- _Work instructions_: The response should contain all of the data below, reproduced exactly, and no pictures.

——

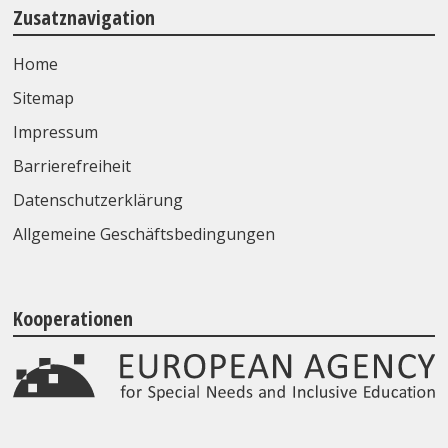
Zusatznavigation
Home
Sitemap
Impressum
Barrierefreiheit
Datenschutzerklärung
Allgemeine Geschäftsbedingungen
Kooperationen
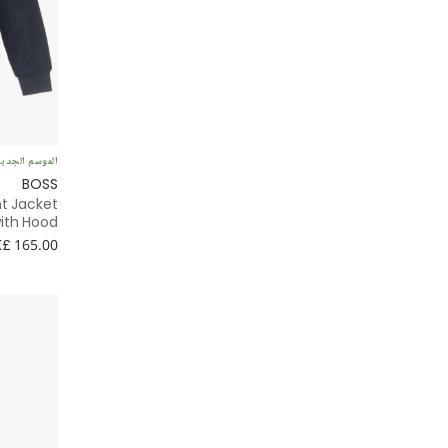
3 قطع
بيني
فستان قميص
الموسم الجدي
رغبي
BOSS
t Jacket
أوفر نايت
ith Hood
£ 165.00
توت
حقيبة لعربة الطفل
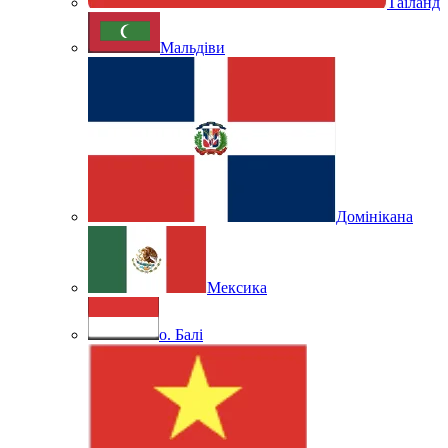
Таїланд
Мальдіви
Домінікана
Мексика
о. Балі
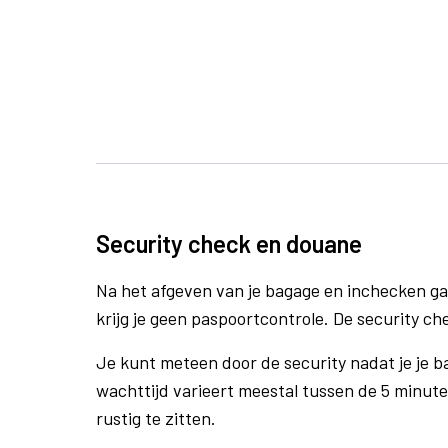
Security check en douane
Na het afgeven van je bagage en inchecken ga
krijg je geen paspoortcontrole. De security ch
Je kunt meteen door de security nadat je je 
wachttijd varieert meestal tussen de 5 minute
rustig te zitten.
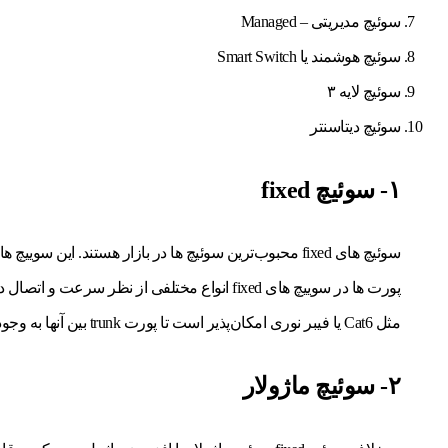
سوئیچ مدیریتی – Managed
سوئیچ هوشمند یا Smart Switch
سوئیچ لایه ۳
سوئیچ دیتاسنتر
۱- سوئیچ fixed
سوئیچ های fixed محبوب‌ترین سوئیچ ها در بازار هستند. این سوییچ ها می‌توانند هم مدیریتی باشند و هم غیرمدیریتی و برای تمام شبکه ها با هر سایزی استفاده می‌شوند.
مثل Cat6 یا فیبر نوری امکان‌پذیر است تا پورت trunk بین آنها به وجود بیاید.
۲- سوئیچ ماژولار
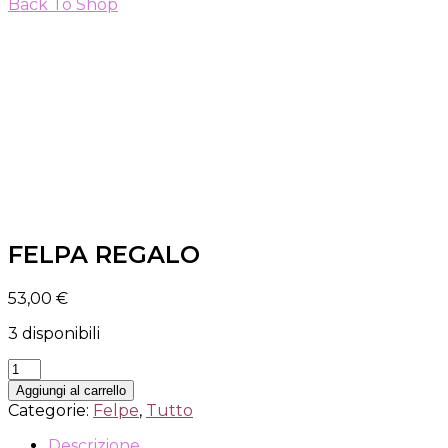
Back To Shop
FELPA REGALO
53,00
€
3 disponibili
FELPA
REGALO
Aggiungi al carrello
quantità
Categorie:
Felpe
,
Tutto
Descrizione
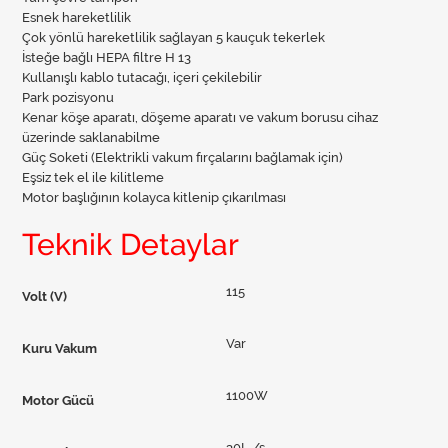
Esnek hareketlilik
Çok yönlü hareketlilik sağlayan 5 kauçuk tekerlek
İsteğe bağlı HEPA filtre H 13
Kullanışlı kablo tutacağı, içeri çekilebilir
Park pozisyonu
Kenar köşe aparatı, döşeme aparatı ve vakum borusu cihaz
üzerinde saklanabilme
Güç Soketi (Elektrikli vakum fırçalarını bağlamak için)
Eşsiz tek el ile kilitleme
Motor başlığının kolayca kitlenip çıkarılması
Teknik Detaylar
115
Volt (V)
Var
Kuru Vakum
1100W
Motor Gücü
30L /s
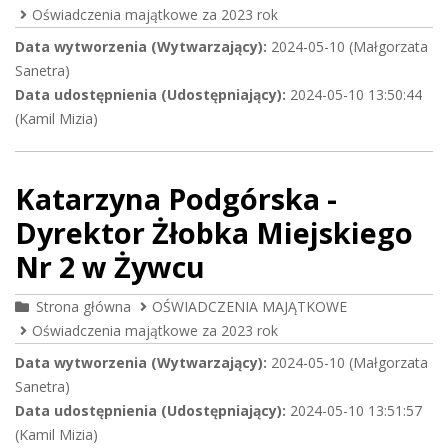
Oświadczenia majątkowe za 2023 rok
Data wytworzenia (Wytwarzający):
2024-05-10 (Małgorzata
Sanetra)
Data udostępnienia (Udostępniający):
2024-05-10 13:50:44
(Kamil Mizia)
Katarzyna Podgórska -
Dyrektor Żłobka Miejskiego
Nr 2 w Żywcu
Strona główna
OŚWIADCZENIA MAJĄTKOWE
Oświadczenia majątkowe za 2023 rok
Data wytworzenia (Wytwarzający):
2024-05-10 (Małgorzata
Sanetra)
Data udostępnienia (Udostępniający):
2024-05-10 13:51:57
(Kamil Mizia)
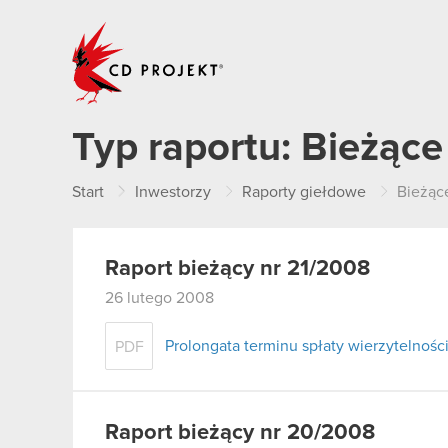
CD PROJEKT
Typ raportu:
Bieżące
Start
Inwestorzy
Raporty giełdowe
Bieżąc
Raport bieżący nr 21/2008
26 lutego 2008
Prolongata terminu spłaty wierzytelnoś
PDF
Raport bieżący nr 20/2008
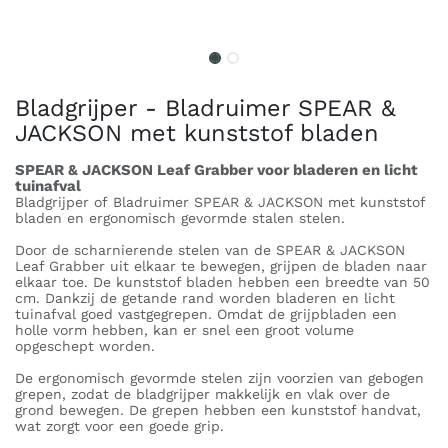
Bladgrijper - Bladruimer SPEAR &
JACKSON met kunststof bladen
SPEAR & JACKSON Leaf Grabber voor bladeren en licht
tuinafval
Bladgrijper of Bladruimer SPEAR & JACKSON met kunststof
bladen en ergonomisch gevormde stalen stelen.
Door de scharnierende stelen van de SPEAR & JACKSON
Leaf Grabber uit elkaar te bewegen, grijpen de bladen naar
elkaar toe. De kunststof bladen hebben een breedte van 50
cm. Dankzij de getande rand worden bladeren en licht
tuinafval goed vastgegrepen. Omdat de grijpbladen een
holle vorm hebben, kan er snel een groot volume
opgeschept worden.
De ergonomisch gevormde stelen zijn voorzien van gebogen
grepen, zodat de bladgrijper makkelijk en vlak over de
grond bewegen. De grepen hebben een kunststof handvat,
wat zorgt voor een goede grip.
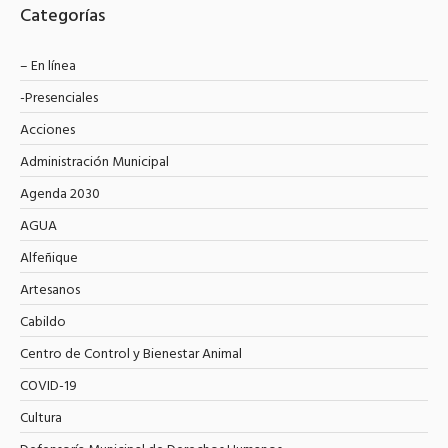
Categorías
– En línea
-Presenciales
Acciones
Administración Municipal
Agenda 2030
AGUA
Alfeñique
Artesanos
Cabildo
Centro de Control y Bienestar Animal
COVID-19
Cultura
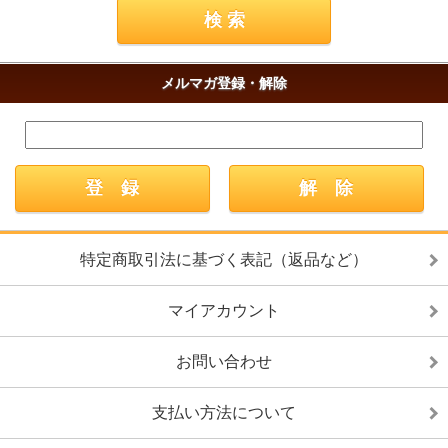
メルマガ登録・解除
特定商取引法に基づく表記（返品など）
マイアカウント
お問い合わせ
支払い方法について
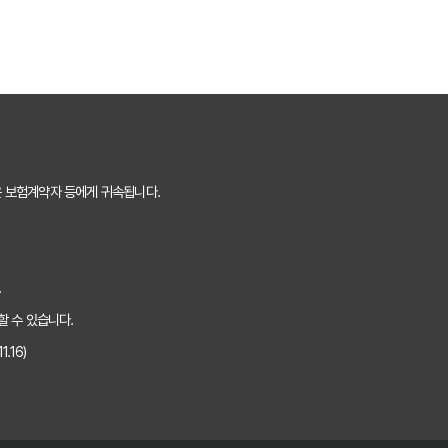
의사항 완벽 분석
끝내는 방법
 핵심 보장 완벽 분석
는 숨겨진 꿀팁 대방출
은 보험계약자 등에게 귀속됩니다.
것만 알면 보험료 절반으로!
 내 상황에 맞는 최적의 플랜 찾기
.
하는 5가지 방법
할 수 있습니다.
.16)
핵심 정보 5가지
 보험료 아끼는 꿀팁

——

- _Solved problem_:
Zusatznavigation
Home
Sitemap
Impressum
Barrierefreiheit
Datenschutzerklärung
Allgemeine Geschäftsbedingungen
Kooperationen
3 قطع
بيني
فستان قميص
الموسم الجدي
رغبي
BOSS
t Jacket
أوفر نايت
ith Hood
£ 165.00
توت
حقيبة لعربة الطفل
Таїланд
Мальдіви
Домінікана
Мексика
о. Балі
Security check en douane
Na het afgeven van je bagage en inchecken ga
krijg je geen paspoortcontrole. De security ch
Je kunt meteen door de security nadat je je 
wachttijd varieert meestal tussen de 5 minute
rustig te zitten.
سوئیچ مدیریتی – Managed
سوئیچ هوشمند یا Smart Switch
سوئیچ لایه ۳
سوئیچ دیتاسنتر
۱- سوئیچ fixed
سوئیچ های fixed محبوب‌ترین سوئیچ ها در بازار هستند. این سوییچ ها می‌توانند هم مدیریتی باشند و هم غیرمدیریتی و برای تمام شبکه ها با هر سایزی استفاده می‌شوند.
مثل Cat6 یا فیبر نوری امکان‌پذیر است تا پورت trunk بین آنها به وجود بیاید.
۲- سوئیچ ماژولار
Back To Shop
FELPA REGALO
53,00
€
3 disponibili
FELPA
REGALO
Aggiungi al carrello
quantità
Categorie:
Felpe
,
Tutto
Descrizione
Esnek hareketlilik
Çok yönlü hareketlilik sağlayan 5 kauçuk tekerlek
İsteğe bağlı HEPA filtre H 13
Kullanışlı kablo tutacağı, içeri çekilebilir
Park pozisyonu
Kenar köşe aparatı, döşeme aparatı ve vakum borusu cihaz
üzerinde saklanabilme
Güç Soketi (Elektrikli vakum fırçalarını bağlamak için)
Eşsiz tek el ile kilitleme
Motor başlığının kolayca kitlenip çıkarılması
Teknik Detaylar
115
Volt (V)
Var
Kuru Vakum
1100W
Motor Gücü
30L /s
Oświadczenia majątkowe za 2023 rok
Data wytworzenia (Wytwarzający):
2024-05-10 (Małgorzata
Sanetra)
Data udostępnienia (Udostępniający):
2024-05-10 13:50:44
(Kamil Mizia)
Katarzyna Podgórska -
Dyrektor Żłobka Miejskiego
Nr 2 w Żywcu
Strona główna
OŚWIADCZENIA MAJĄTKOWE
Oświadczenia majątkowe za 2023 rok
Data wytworzenia (Wytwarzający):
2024-05-10 (Małgorzata
Sanetra)
Data udostępnienia (Udostępniający):
2024-05-10 13:51:57
(Kamil Mizia)
CD PROJEKT
Typ raportu:
Bieżące
Start
Inwestorzy
Raporty giełdowe
Bieżąc
Raport bieżący nr 21/2008
26 lutego 2008
Prolongata terminu spłaty wierzytelnoś
PDF
Raport bieżący nr 20/2008
Bladgrijper - Bladruimer SPEAR &
JACKSON met kunststof bladen
SPEAR & JACKSON Leaf Grabber voor bladeren en licht
tuinafval
Bladgrijper of Bladruimer SPEAR & JACKSON met kunststof
bladen en ergonomisch gevormde stalen stelen.
Door de scharnierende stelen van de SPEAR & JACKSON
Leaf Grabber uit elkaar te bewegen, grijpen de bladen naar
elkaar toe. De kunststof bladen hebben een breedte van 50
cm. Dankzij de getande rand worden bladeren en licht
tuinafval goed vastgegrepen. Omdat de grijpbladen een
holle vorm hebben, kan er snel een groot volume
opgeschept worden.
De ergonomisch gevormde stelen zijn voorzien van gebogen
grepen, zodat de bladgrijper makkelijk en vlak over de
grond bewegen. De grepen hebben een kunststof handvat,
wat zorgt voor een goede grip.
Categorías
– En línea
-Presenciales
Acciones
Administración Municipal
Agenda 2030
AGUA
Alfeñique
Artesanos
Cabildo
Centro de Control y Bienestar Animal
COVID-19
Cultura
メルマガ登録・解除
特定商取引法に基づく表記（返品など）
マイアカウント
お問い合わせ
支払い方法について
의사항 완벽 분석
끝내는 방법
 핵심 보장 완벽 분석
는 숨겨진 꿀팁 대방출
은 보험계약자 등에게 귀속됩니다.
것만 알면 보험료 절반으로!
 내 상황에 맞는 최적의 플랜 찾기
.
하는 5가지 방법
할 수 있습니다.
.16)
핵심 정보 5가지
 보험료 아끼는 꿀팁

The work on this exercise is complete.